I try to understand why Ray wants to work as a vendor when he just finished college. He explains that he doesn’t have any connections to find office work, and a high starting salary would be around RMB2,000 but no more than RMB3,000. Working as a food seller, he could make RMB500 per day, or at least that’s what he thought based on his friend who’d tipped him to the site.

Ray keeps emphasizing that he isn’t above manual labor. During summer breaks, he worked
in a coal mine, a cell phone factory and a restaurant. He doesn’t think an office job is the hallmark of success. His friends who work in offices have to stay 12 hours a day. They’re paid less or the same as migrants and have little freedom. He didn’t feel tied down to an employer, and it was a good feeling.

When we arrive home, Li Jie and Mr. Long prepare dinner by flashlight as Ray and I unload the carts. We put the beers back in the freezer and bring all the chairs inside. I estimate we spend three hours a day loading and unloading the carts.

Dinner is ready around 9pm. We have meat. Every day around dinnertime Li Jie says, “We have to start making at least some money so that we can buy food. We need to buy meat.” For migrants, eating meat is a symbol of prosperity because for so long villagers could only eat meat a few times a year.

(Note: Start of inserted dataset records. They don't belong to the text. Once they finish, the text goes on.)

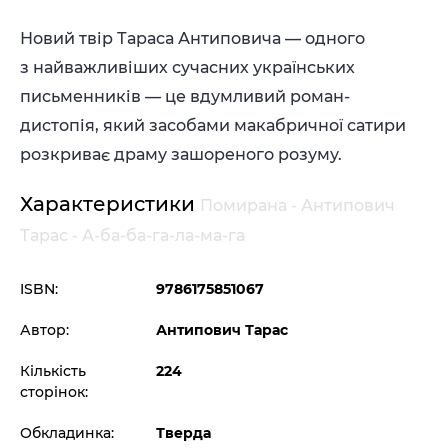
Новий твір Тараса Антиповича — одного
з найважливіших сучасних українських
письменників — це вдумливий роман-
дистопія, який засобами макабричної сатири
розкриває драму зашореного розуму.
Характеристики
Помирана - Антипович
Тарас - А-ба-ба-га-ла-ма-га
ISBN:
9786175851067
Автор:
Антипович Тарас
Кількість
224
сторінок:
Обкладинка:
Тверда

The first days of selling dumpling have been disastrous. The business is only averaging RMB100 per day. Ray keeps reminding the family of his friend’s situation and that with time, they’ll also make RMB500 a day. Mr. Long points out that the friend sells good food and has return customers. No one ever comes back to our cart.

Li Jie is getting nervous, but she’s always had the strength to carry the people around her. She wasn’t going to let a few complications or her husband’s low morale get in the way of making her investment back. Nevertheless, I can see that everyday activity has begun to wear on all of our bodies.

For me, the hardest part is using the bathroom. When my feet wade through the piles of trash blocking the entrance, I realize the buzzing I hear is a swarm of flies. The odor is like nothing I have ever experienced. I have no words for it. I avoid it as much as possible. In past fieldwork, I’m usually with street vendors who sell in areas where I could pop into a KFC or McDonalds. But here the village bathroom is my only option.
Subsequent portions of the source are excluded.